The Economist magazine recently did a special report on the The Future of Food. I would characterize it as despicable, not surprising and shocking all at once. There are many different sections in the report and it is worth a read.
Organic food isn’t even considered as an option for feeding the world. The solution they propose is to boost yields through better genetically-modified seeds and to put more animals into restrictive cages so that they can grow faster.
This is the main problem we have in the organic industry. The media pounds on us that this is the only solution to feeding everyone. I hear it all the time.
What people need to understand, however, is that this is a completely flawed argument. Do not believe the hype for one second.
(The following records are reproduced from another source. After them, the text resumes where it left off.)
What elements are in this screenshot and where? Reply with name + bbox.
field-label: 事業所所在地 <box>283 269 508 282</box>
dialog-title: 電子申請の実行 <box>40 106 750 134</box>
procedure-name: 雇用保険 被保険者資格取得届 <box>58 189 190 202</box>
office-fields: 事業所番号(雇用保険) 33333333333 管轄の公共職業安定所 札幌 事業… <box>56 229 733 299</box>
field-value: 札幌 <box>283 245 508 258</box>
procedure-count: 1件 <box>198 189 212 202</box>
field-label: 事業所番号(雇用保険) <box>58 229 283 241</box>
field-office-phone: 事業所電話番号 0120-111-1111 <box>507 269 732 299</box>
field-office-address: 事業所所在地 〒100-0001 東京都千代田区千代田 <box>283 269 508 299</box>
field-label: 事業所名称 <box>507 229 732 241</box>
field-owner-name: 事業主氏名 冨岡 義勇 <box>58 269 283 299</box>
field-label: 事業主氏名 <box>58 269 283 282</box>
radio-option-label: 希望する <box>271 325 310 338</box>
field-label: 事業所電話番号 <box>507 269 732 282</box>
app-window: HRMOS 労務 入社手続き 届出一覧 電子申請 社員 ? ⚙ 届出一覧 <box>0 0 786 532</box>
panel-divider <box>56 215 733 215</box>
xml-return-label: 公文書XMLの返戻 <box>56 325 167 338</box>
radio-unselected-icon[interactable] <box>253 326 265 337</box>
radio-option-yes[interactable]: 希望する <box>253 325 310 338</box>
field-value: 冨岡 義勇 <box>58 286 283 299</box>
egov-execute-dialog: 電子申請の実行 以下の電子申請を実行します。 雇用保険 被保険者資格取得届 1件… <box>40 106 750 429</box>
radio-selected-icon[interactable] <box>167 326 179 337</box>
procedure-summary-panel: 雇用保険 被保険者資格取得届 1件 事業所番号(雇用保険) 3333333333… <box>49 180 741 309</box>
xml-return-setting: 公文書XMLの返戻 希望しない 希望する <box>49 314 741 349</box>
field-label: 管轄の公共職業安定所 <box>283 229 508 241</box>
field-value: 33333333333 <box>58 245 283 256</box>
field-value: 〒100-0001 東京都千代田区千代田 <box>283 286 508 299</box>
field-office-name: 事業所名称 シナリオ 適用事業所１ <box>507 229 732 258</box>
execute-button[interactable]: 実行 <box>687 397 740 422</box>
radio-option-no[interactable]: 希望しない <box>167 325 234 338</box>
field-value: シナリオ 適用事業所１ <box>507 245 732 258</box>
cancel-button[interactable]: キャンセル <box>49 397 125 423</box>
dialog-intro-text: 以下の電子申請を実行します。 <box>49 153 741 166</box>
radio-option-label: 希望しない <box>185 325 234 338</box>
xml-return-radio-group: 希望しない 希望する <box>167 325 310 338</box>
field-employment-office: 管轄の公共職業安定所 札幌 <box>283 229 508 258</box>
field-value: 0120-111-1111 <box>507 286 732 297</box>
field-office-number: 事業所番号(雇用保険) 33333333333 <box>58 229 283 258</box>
Even though The Economist acknowledges that climate change could disrupt future food production, its solution did not take into account the disastrous environmental consequences that GM-seeds and chemicals cause.
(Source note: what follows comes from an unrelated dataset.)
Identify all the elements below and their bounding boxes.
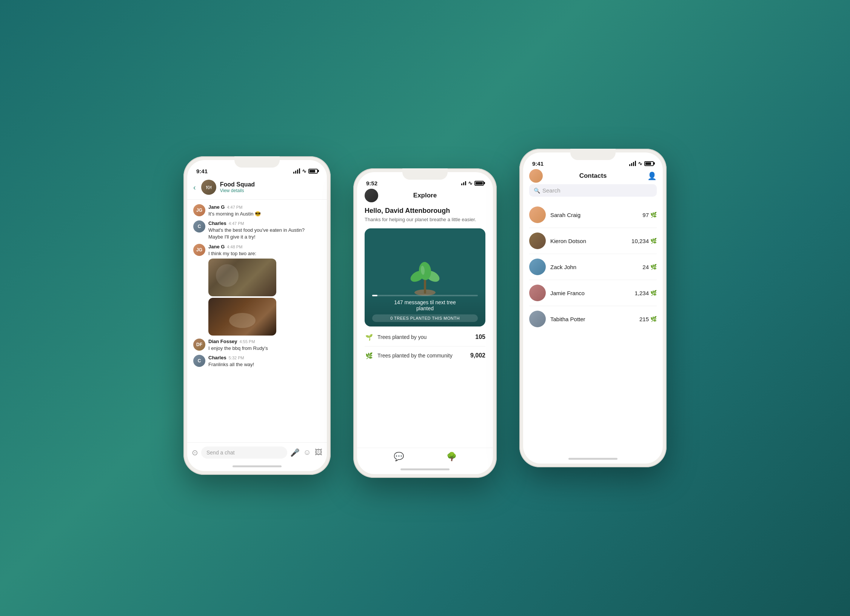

* According to the EPA, we put 5.6 billion pounds of pesticides into our soil each year. Not only do these chemicals kill the soil quality and deliver very non-nutritious food but manufacturing chemicals is very, very energy intensive — which contributes to global warming.
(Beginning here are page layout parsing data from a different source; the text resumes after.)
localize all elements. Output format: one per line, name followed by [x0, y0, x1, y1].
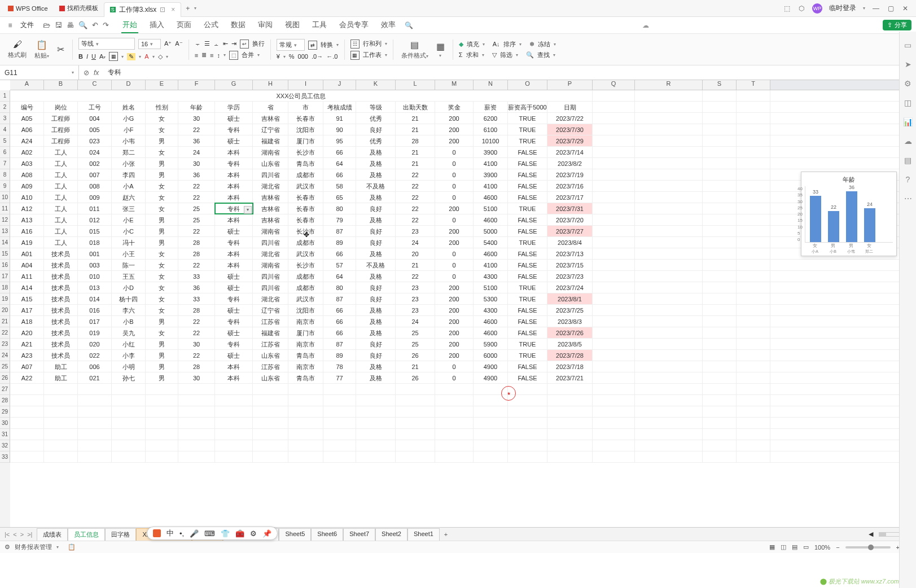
align-left-icon[interactable]: ≡ [195, 52, 198, 59]
cell[interactable]: 78 [323, 361, 356, 372]
cell[interactable]: 及格 [356, 316, 396, 327]
cell[interactable]: FALSE [508, 169, 547, 180]
help-tool-icon[interactable]: ? [906, 175, 910, 184]
cell[interactable] [146, 451, 178, 462]
cell[interactable] [396, 440, 435, 451]
cell[interactable]: 辽宁省 [253, 124, 288, 135]
cell[interactable]: 016 [78, 305, 112, 315]
cell[interactable]: A17 [10, 305, 44, 315]
cell[interactable]: 本科 [215, 147, 253, 157]
cell[interactable] [10, 418, 44, 428]
cell[interactable] [215, 440, 253, 451]
cell[interactable]: 4900 [474, 372, 508, 383]
cell[interactable]: 64 [323, 271, 356, 282]
cell[interactable]: 200 [435, 237, 474, 248]
cell[interactable] [288, 429, 323, 440]
cell[interactable]: 女 [146, 248, 178, 259]
cell[interactable] [215, 395, 253, 406]
cell[interactable] [323, 406, 356, 417]
cell[interactable] [146, 395, 178, 406]
cell[interactable]: 0 [435, 169, 474, 180]
cell[interactable] [635, 135, 703, 146]
cell[interactable] [474, 451, 508, 462]
cell[interactable]: 不及格 [356, 181, 396, 191]
cell[interactable]: 25 [396, 327, 435, 338]
cell[interactable]: 77 [323, 372, 356, 383]
cell[interactable] [737, 440, 770, 451]
cell[interactable]: 四川省 [253, 169, 288, 180]
cell[interactable] [703, 214, 737, 225]
cell[interactable]: 89 [323, 237, 356, 248]
cell[interactable]: A12 [10, 203, 44, 214]
cell[interactable]: 专科 [215, 339, 253, 349]
cell[interactable] [44, 395, 78, 406]
cell[interactable] [703, 372, 737, 383]
cell[interactable] [635, 203, 703, 214]
cell[interactable] [635, 282, 703, 293]
cell[interactable]: 男 [146, 372, 178, 383]
cell[interactable] [593, 429, 635, 440]
cell[interactable] [593, 158, 635, 169]
cell[interactable]: 200 [435, 350, 474, 361]
cell[interactable]: 长春市 [288, 192, 323, 203]
cell[interactable] [323, 429, 356, 440]
cell[interactable] [703, 293, 737, 304]
cell[interactable]: 男 [146, 237, 178, 248]
cell[interactable]: 4100 [474, 158, 508, 169]
cell[interactable] [737, 260, 770, 270]
cell[interactable] [737, 372, 770, 383]
cell[interactable] [635, 440, 703, 451]
name-box[interactable]: G11▾ [0, 65, 79, 80]
merge-button[interactable]: ⬚ [229, 51, 238, 60]
cell[interactable] [635, 418, 703, 428]
ime-mic-icon[interactable]: 🎤 [190, 529, 199, 538]
clear-format-button[interactable]: ◇ [158, 53, 163, 60]
cell[interactable] [112, 384, 146, 394]
cell[interactable]: 武汉市 [288, 248, 323, 259]
cell[interactable] [78, 384, 112, 394]
fx-cancel-icon[interactable]: ⊘ [84, 69, 89, 77]
cell[interactable] [10, 440, 44, 451]
cell[interactable]: A04 [10, 260, 44, 270]
cell[interactable]: 30 [178, 113, 215, 124]
cell[interactable] [593, 226, 635, 236]
cell[interactable]: 66 [323, 305, 356, 315]
cell[interactable]: A13 [10, 214, 44, 225]
cell[interactable]: 005 [78, 124, 112, 135]
cell[interactable]: 小D [112, 282, 146, 293]
cell[interactable]: 小E [112, 214, 146, 225]
cell[interactable] [635, 192, 703, 203]
cell[interactable] [215, 418, 253, 428]
cell[interactable]: 男 [146, 361, 178, 372]
cell[interactable]: 助工 [44, 361, 78, 372]
cells-area[interactable]: XXX公司员工信息编号岗位工号姓名性别年龄学历省市考核成绩等级出勤天数奖金薪资薪… [10, 90, 916, 527]
cell[interactable] [703, 226, 737, 236]
cell[interactable] [703, 113, 737, 124]
cell[interactable] [593, 214, 635, 225]
cell[interactable]: A01 [10, 248, 44, 259]
cell[interactable]: A07 [10, 361, 44, 372]
cell[interactable]: 2023/7/23 [547, 271, 593, 282]
cell[interactable] [178, 384, 215, 394]
cell[interactable] [737, 102, 770, 112]
cell[interactable] [593, 395, 635, 406]
cell[interactable] [396, 429, 435, 440]
col-header[interactable]: T [737, 80, 770, 90]
cell[interactable]: 女 [146, 271, 178, 282]
cell[interactable]: 男 [146, 214, 178, 225]
cell[interactable]: 及格 [356, 372, 396, 383]
sort-button[interactable]: 排序 [503, 40, 516, 49]
cell[interactable] [635, 113, 703, 124]
grid-area[interactable]: ABCDEFGHIJKLMNOPQRST 1234567891011121314… [0, 80, 916, 527]
cell[interactable]: 4600 [474, 248, 508, 259]
cell[interactable]: 女 [146, 147, 178, 157]
cell[interactable]: 男 [146, 169, 178, 180]
view-page-icon[interactable]: ◫ [781, 543, 786, 551]
cell[interactable]: 2023/7/31 [547, 203, 593, 214]
rowcol-button[interactable]: ☷ [350, 40, 360, 49]
cell[interactable]: 吉林省 [253, 203, 288, 214]
cell[interactable]: 湖北省 [253, 181, 288, 191]
cell[interactable] [178, 395, 215, 406]
cell[interactable] [253, 418, 288, 428]
cell[interactable] [10, 429, 44, 440]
* The pesticides also poison our water supply. According to the Pesticide Action Network, USDA tests have found 59 pesticide residues in our water supply. These pesticides are hormone disruptors, known or probable carcinogens, and/or neurotoxins.
The New York Times recently documented the abysmal quality of our water supply.
* GM-seeds and their pesticides are causing superweeds, a major problem.
Organic Food is The Only Solution
The logical question that people ask is: Don’t GM-seeds raise yields?
* Well, if you ask Professor Catherine Badgley at the University of Michigan, her answer for developing countries is a resounding No.
In her research, she says that developing countries that switch to organic food production achieve improvements in yield ratios of 1.736 (for sugars) to as much as 3.995 (for legumes). So, we are talking about roughly 2-4x yield improvement.
* Using pesticides and GM-seeds is not sustainable, according to several U.N. agencies and the World Bank. They brought together more than 400 scientists and development experts from 80 countries over four years to produce the International Assessment of Agricultural Knowledge, Science, and Technology for Development (IAASTD).
What did they conclude? That our “reliance on resource-extractive industrial agriculture is risky and unsustainable, particularly in the face of worsening climate, energy, and water crises.”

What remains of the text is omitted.